:: TASK DIRECTIONS ::
Write out, word for word, only the lines from the one with "Annual Maps" to the end of the data below.
+++
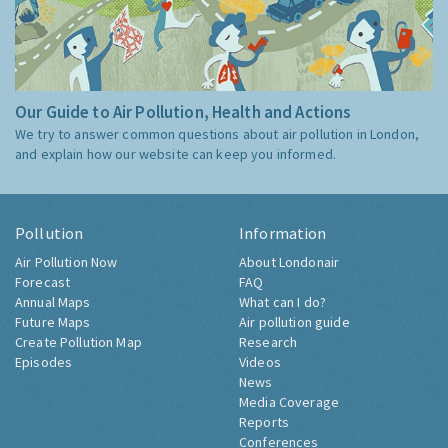
Our Guide to Air Pollution, Health and Actions
We try to answer common questions about air pollution in London,
and explain how our website can keep you informed.
Pollution
Information
Air Pollution Now
About Londonair
Forecast
FAQ
Annual Maps
What can I do?
Future Maps
Air pollution guide
Create Pollution Map
Research
Episodes
Videos
News
Media Coverage
Reports
Conferences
+++
:: WRITTEN SOLUTION ::
Annual Maps
What can I do?
Future Maps
Air pollution guide
Create Pollution Map
Research
Episodes
Videos
News
Media Coverage
Reports
Conferences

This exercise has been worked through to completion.